With all that said, an incredibly important seed was planted in me. My parents sent me off to a Christian sports camp. This was really the first time I felt like I connected to God. I loved the people there. I received so much love. I got a lot of one on one attention from my counselors and met many kids just like me. I connected to the sports aspect. At the time, sports was really my identity or at least the only thing I thrived in. I heard about God there from people who I built relationships with and finally a seed was planted in me. I believed in God and felt His love.
Of course like many people's experience at camps, that feeling of connection with God often leaves quickly when you get into the real world. I would come back and start my destructive lifestyle all over again. In my high school years I was hurting pretty bad. I was so depressed, I could feel myself slipping into a dark place. I started to feel desperate. I couldn't take this lifestyle any longer. After a party one night, I actually went home early, went into my room and just started weeping and crying out to God! I missed the God I had felt at this sports camp. I cried and cried and then I felt so much hope. That next morning, I felt like I had made a life change. Now what??? I didn't know what to do. I didn't know who to turn to. I sure wasn't going to go to church, so I tried to get connected to a school ministry. The leaders there told me they were pretty shocked to see me show up to a basketball pick up game at a house where this ministry was happening. They always joke with me that I was always on their prayer list but they were afraid to approach me. I guess you could say that I was pretty notorious for getting in big trouble in this community, so I understand their surprised reaction when I showed up. I made some great friendships there and made some head way with God, but like so many people I would fall away when temptation came. But I kept coming back, but as high school ended, so did this ministry experience.
I started to try to live for God on my own and with maybe a few friends, but we didn't know what we were doing. I felt myself slipping again and one night I remember feeling desperate and God giving me the feeling that something big was about to happen and it did. That week, two great friends of mine died in a car accident. I was crushed like so many people. My faith was crushed. This led into some of the darkest 3 years of my life. That's the only way I can really explain it. Just dark and full of sin. An extremely lonely place. I really had no connections to Christians and just fell away completely. But that seed was in me from the sports camp for good. I would always hope to get back to God. Three years later I attempted to find God by joining the same high-school ministry that I had gone to, but this time I was a leader. I really had no business being a leader at this time but I was desperate. I would co-lead a bible study with a buddy of mine who I actually met at the sports camp. He was my old camp counselor! He was really ministering to me as I was trying to minister to kids. But I was still hurting and living two lifestyles. Then one night he asked me to go to this home group. I didn't know what it was and I didn't want to go. He asked me many times over the weeks, but I think I was just too ashamed to go. Finally I went and my life completely changed.

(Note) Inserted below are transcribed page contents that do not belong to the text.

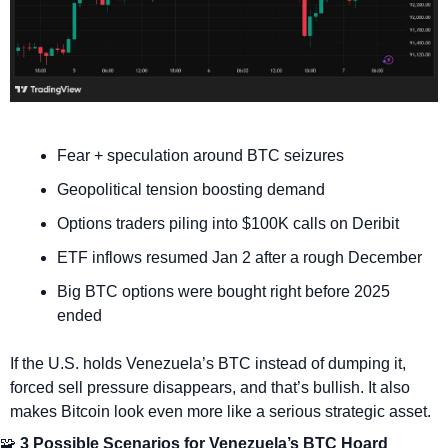
Fear + speculation around BTC seizures
Geopolitical tension boosting demand
Options traders piling into $100K calls on Deribit
ETF inflows resumed Jan 2 after a rough December
Big BTC options were bought right before 2025 
ended
If the U.S. holds Venezuela’s BTC instead of dumping it, 
forced sell pressure disappears, and that’s bullish. It also 
makes Bitcoin look even more like a serious strategic asset.
🧩
 3 Possible Scenarios for Venezuela’s BTC Hoard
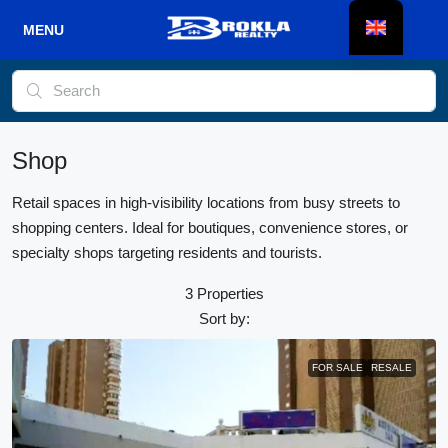
Shop
Retail spaces in high-visibility locations from busy streets to
shopping centers. Ideal for boutiques, convenience stores, or
specialty shops targeting residents and tourists.
3 Properties
Sort by:
FOR SALE
RESALE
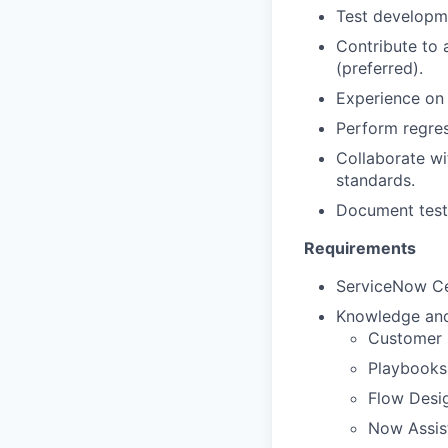
Test developm
Contribute to
(preferred).
Experience on 
Perform regres
Collaborate wi
standards.
Document test 
Requirements
ServiceNow Ce
Knowledge and/
Customer 
Playbooks
Flow Desi
Now Assist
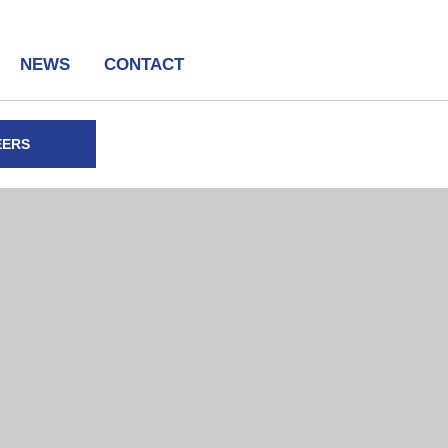
NEWS
CONTACT
EERS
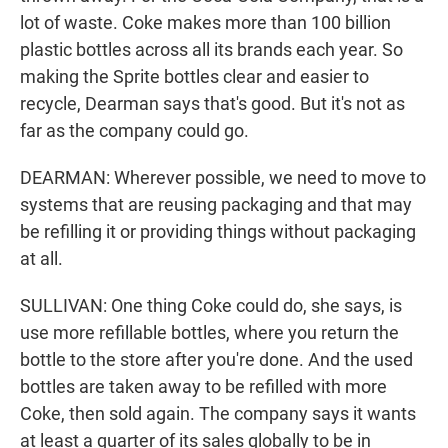
lot of waste. Coke makes more than 100 billion
plastic bottles across all its brands each year. So
making the Sprite bottles clear and easier to
recycle, Dearman says that's good. But it's not as
far as the company could go.
DEARMAN: Wherever possible, we need to move to
systems that are reusing packaging and that may
be refilling it or providing things without packaging
at all.
SULLIVAN: One thing Coke could do, she says, is
use more refillable bottles, where you return the
bottle to the store after you're done. And the used
bottles are taken away to be refilled with more
Coke, then sold again. The company says it wants
at least a quarter of its sales globally to be in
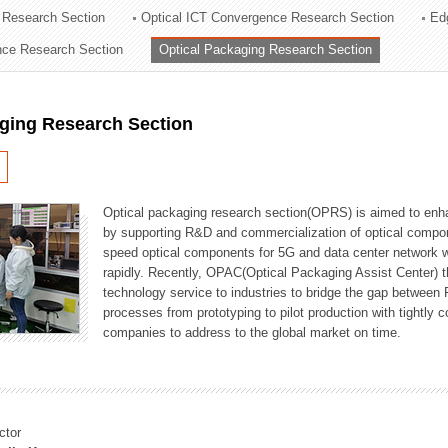
 Research Section
Optical ICT Convergence Research Section
Ed
ation Division
ence Research Section
Optical Packaging Research Section
n
aging Research Section
Optical packaging research section(OPRS) is aimed to enhan
by supporting R&D and commercialization of optical comp
speed optical components for 5G and data center network w
rapidly. Recently, OPAC(Optical Packaging Assist Center) t
technology service to industries to bridge the gap between
processes from prototyping to pilot production with tightl
companies to address to the global market on time.
ctor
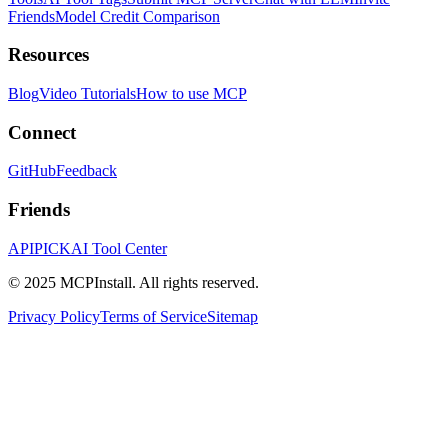
Friends
Model Credit Comparison
Resources
Blog
Video Tutorials
How to use MCP
Connect
GitHub
Feedback
Friends
APIPICK
AI Tool Center
© 2025 MCPInstall. All rights reserved.
Privacy Policy
Terms of Service
Sitemap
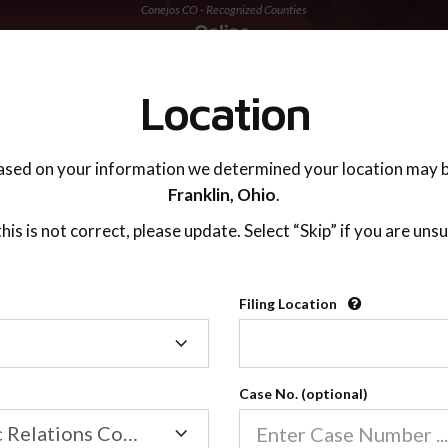
Conejos CO - Recognized Counties
TING ADVISOR
SUPPORT
Location
ased on your information we determined your location may b
Franklin,
Ohio
.
 this is not correct, please update. Select “Skip” if you are unsu
Recognized Countie
Filing Location
Filing
2600
Location
Case No. (optional)
Our online co-parenting cla
Online parenting classes sa
Family/Domestic Relations Court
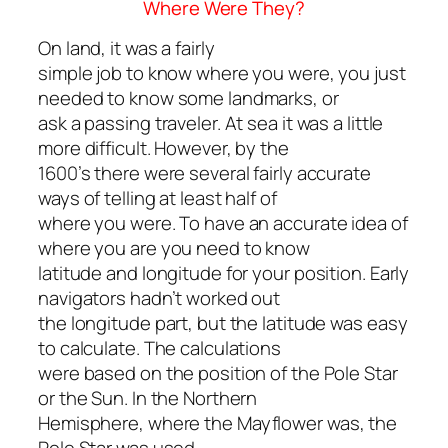
Where Were They?
On land, it was a fairly
simple job to know where you were, you just
needed to know some landmarks, or
ask a passing traveler. At sea it was a little
more difficult. However, by the
1600’s there were several fairly accurate
ways of telling at least half of
where you were. To have an accurate idea of
where you are you need to know
latitude and longitude for your position. Early
navigators hadn’t worked out
the longitude part, but the latitude was easy
to calculate. The calculations
were based on the position of the Pole Star
or the Sun. In the Northern
Hemisphere, where the
Mayflower
was, the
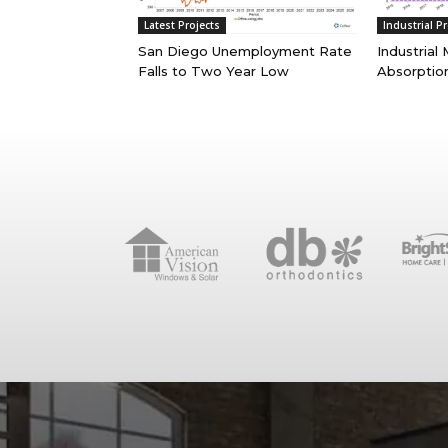
Latest Projects
Industrial Pr
San Diego Unemployment Rate
Industrial
Falls to Two Year Low
Absorptio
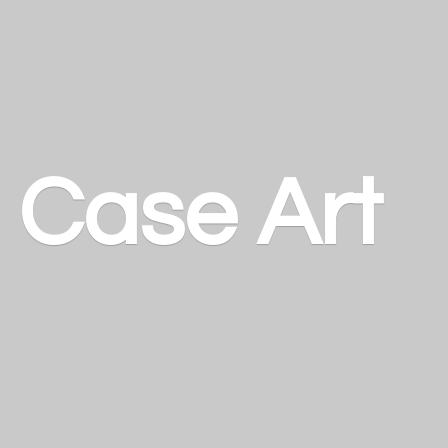
a
Case Art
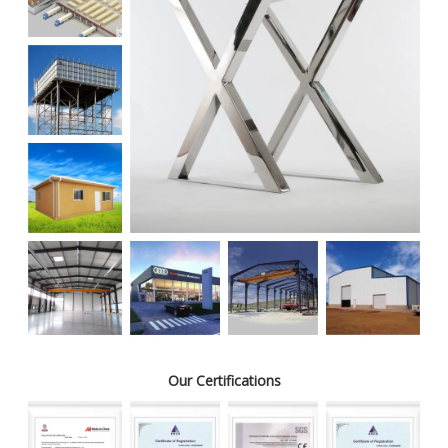
Our Certifications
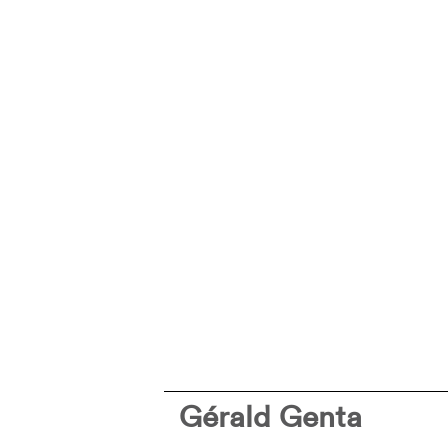
Gérald Genta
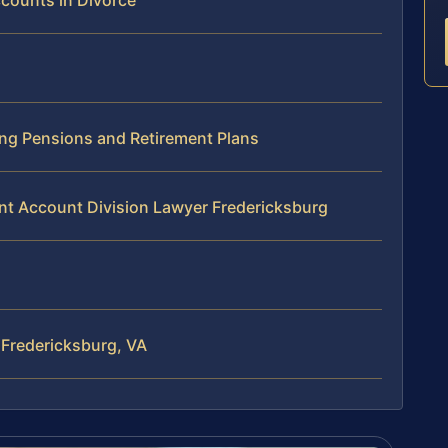
ccounts in Divorce
ing Pensions and Retirement Plans
nt Account Division Lawyer Fredericksburg
 Fredericksburg, VA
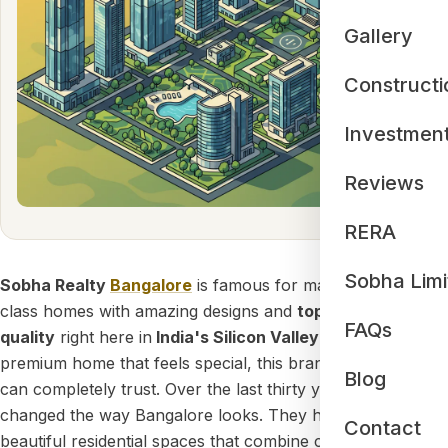
Gallery
Constructi
Investmen
Reviews
RERA
Sobha Limi
Sobha Realty
Bangalore
is famous for making world-
class homes with amazing designs and
top-notch building
FAQs
quality
right here in
India's Silicon Valley
. If you want a
premium home that feels special, this brand is a name you
Blog
can completely trust. Over the last thirty years, Sobha has
changed the way Bangalore looks. They have built
Contact
beautiful residential spaces that combine clever
German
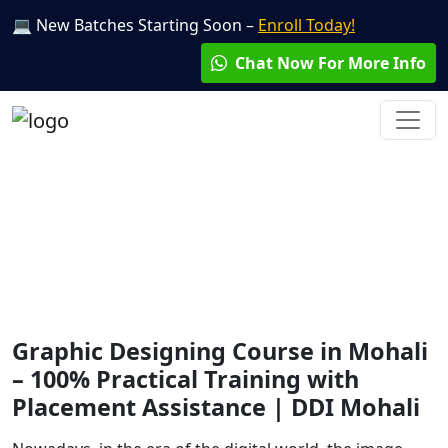
💻 New Batches Starting Soon –
Enroll Today!
Chat Now For More Info
Graphic Designing
Course
Graphic Designing Course in Mohali
– 100% Practical Training with
Placement Assistance | DDI Mohali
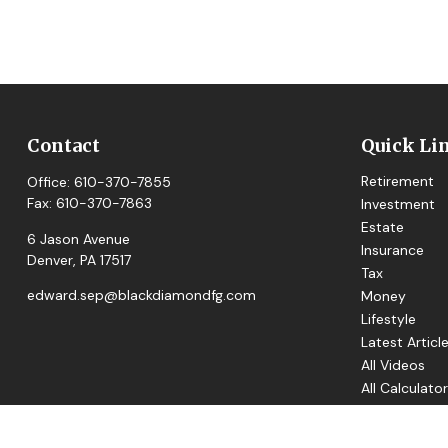
Contact
Quick Li
Retirement
Office:
610-370-7855
Fax:
610-370-7863
Investment
Estate
6 Jason Avenue
Insurance
Denver,
PA
17517
Tax
edward.sep@blackdiamondfg.com
Money
Lifestyle
Latest Articl
All Videos
All Calculato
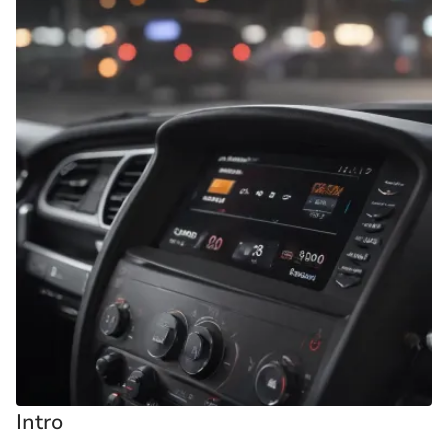
Intro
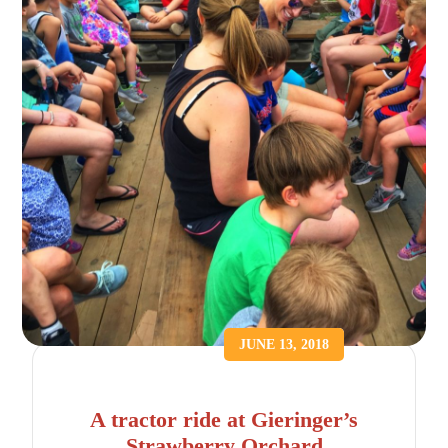
JUNE 13, 2018
A tractor ride at Gieringer’s
Strawberry Orchard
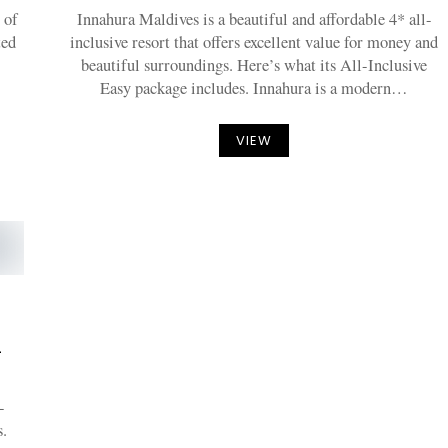
 of
Innahura Maldives is a beautiful and affordable 4* all-
ted
inclusive resort that offers excellent value for money and
beautiful surroundings. Here’s what its All-Inclusive
Easy package includes. Innahura is a modern…
VIEW
-
-
.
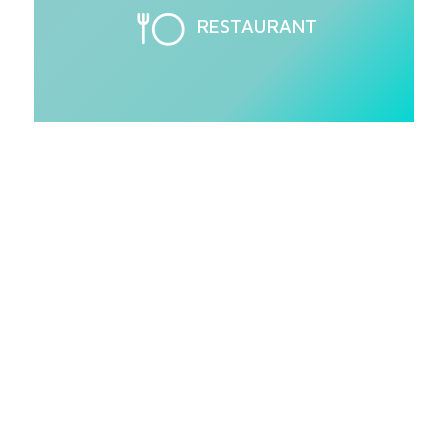
RESTAURANT
Love the Delta
1200?
Jackson's glasswashers come standard with
everything you need for superior cleaning
and water- and energy-efficient
performance.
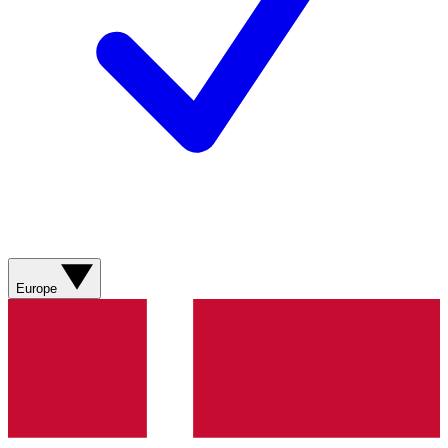
Europe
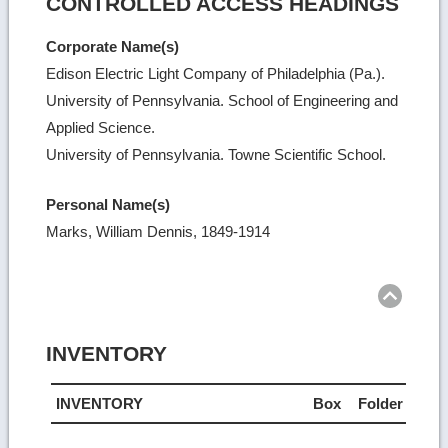
CONTROLLED ACCESS HEADINGS
Corporate Name(s)
Edison Electric Light Company of Philadelphia (Pa.).
University of Pennsylvania. School of Engineering and
Applied Science.
University of Pennsylvania. Towne Scientific School.
Personal Name(s)
Marks, William Dennis, 1849-1914
Ret
to
top
INVENTORY
INVENTORY
Box
Folder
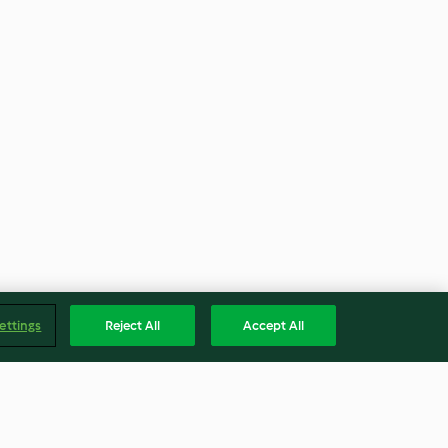
ettings
Reject All
Accept All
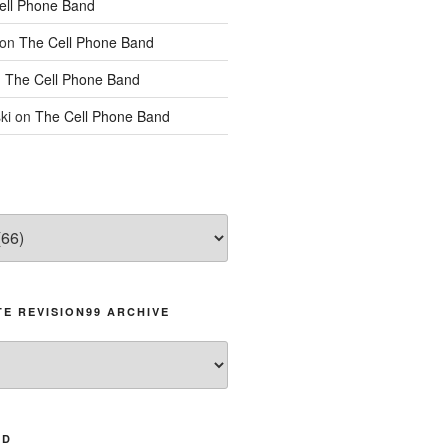
ell Phone Band
on
The Cell Phone Band
n
The Cell Phone Band
ki
on
The Cell Phone Band
E REVISION99 ARCHIVE
AD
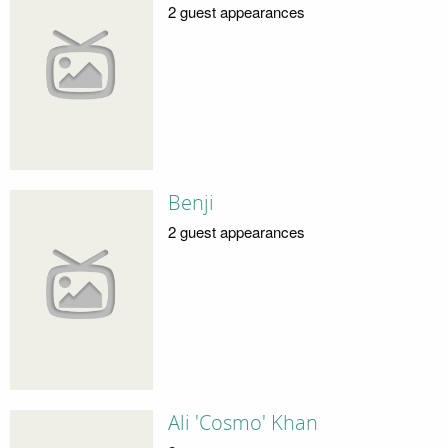
2 guest appearances
Benji
2 guest appearances
Ali 'Cosmo' Khan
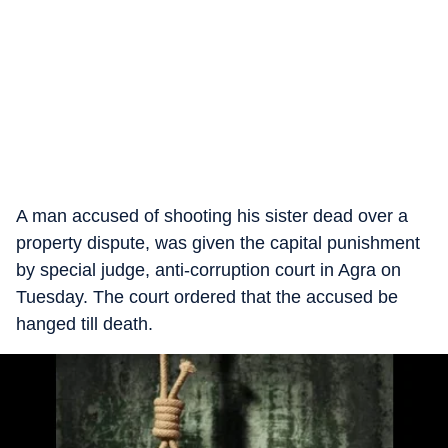
A man accused of shooting his sister dead over a
property dispute, was given the capital punishment
by special judge, anti-corruption court in Agra on
Tuesday. The court ordered that the accused be
hanged till death.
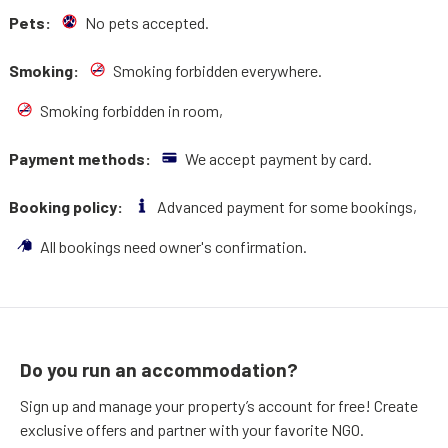
Pets:
No pets accepted.
Smoking:
Smoking forbidden everywhere.
Smoking forbidden in room,
Payment methods:
We accept payment by card.
Booking policy:
Advanced payment for some bookings,
All bookings need owner's confirmation.
Do you run an accommodation?
Sign up and manage your property’s account for free! Create
exclusive offers and partner with your favorite NGO.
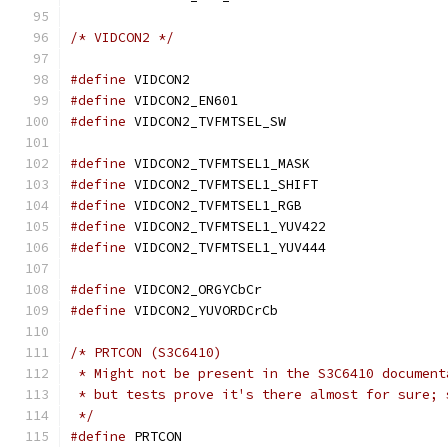
/* VIDCON2 */
#define
 VIDCON2				
#define
 VIDCON2_EN601			
#define
 VIDCON2_TVFMTSEL_SW		
#define
 VIDCON2_TVFMTSEL1_MASK	
#define
 VIDCON2_TVFMTSEL1_SHIFT	
#define
 VIDCON2_TVFMTSEL1_RGB		
#define
 VIDCON2_TVFMTSEL1_YUV422
#define
 VIDCON2_TVFMTSEL1_YUV444
#define
 VIDCON2_ORGYCbCr		
#define
 VIDCON2_YUVORDCrCb		
/* PRTCON (S3C6410)
 * Might not be present in the S3C6410 document
 * but tests prove it's there almost for sure; 
 */
#define
 PRTCON				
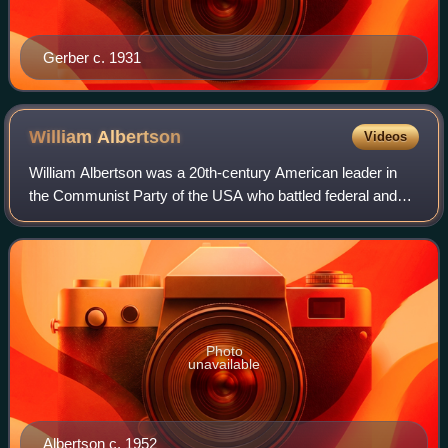
Gerber c. 1931
William
Albertson
Videos
William Albertson was a 20th-century American leader in
the Communist Party of the USA who battled federal and
state courts, and who in 1964 was framed by the Federal
Bureau of Investigation, which wa
Photo
unavailable
Albertson c. 1952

I walked into this house and immediately I felt God. I didn't hear His audible voice, but I totally heard Him speak to my heart and say, "you are home and you do not have to hurt anymore." I usually cannot tell this story without crying. I cannot describe the relief of the pain and hopelessness of my situation. I immediately connected to this place. There were people there like me. Just a bunch of people with a lot of my same background, hurting and searching for hope. I spent a lot of that night just weeping, but I felt so much relief. I was home! I didn't know it at the time, but I had found a Church home. I didn't know it because I didn't know that a group of people coming together outside of the traditional church could be a church. After that night I have never looked back. All of the addictions and destructive lifestyle was gone and behind me. It was truly a miracle. Immediately I knew what my purpose in life was and I started reaching all kinds of people. Of course, I was drawn to the people who were just like me. People who didn't connect to the traditional church. I also met my wife there which was extremely special to get to go through all of this together and of course grow together. A few years later my wife and I started our own ministry. Over twenty years later, we are still meeting with this group in the same home! They are truly my spiritual family. They are truly my Church!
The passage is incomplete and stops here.